▶ _Records from a data source_:
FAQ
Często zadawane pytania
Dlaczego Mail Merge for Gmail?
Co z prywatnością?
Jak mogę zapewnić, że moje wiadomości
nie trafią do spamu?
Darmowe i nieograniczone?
---
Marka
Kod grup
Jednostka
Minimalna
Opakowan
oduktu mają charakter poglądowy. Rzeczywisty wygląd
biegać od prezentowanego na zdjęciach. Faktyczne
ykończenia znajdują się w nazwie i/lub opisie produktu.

▶ _WHAT IS BEING ASKED_: The response must hold only the lines above from the line with "biegać od prezentowanego" through the line with "ykończenia znajdują się", each copied exactly, both ends kept.

▶ _SOLVED EXERCISE_:
biegać od prezentowanego na zdjęciach. Faktyczne
ykończenia znajdują się w nazwie i/lub opisie produktu.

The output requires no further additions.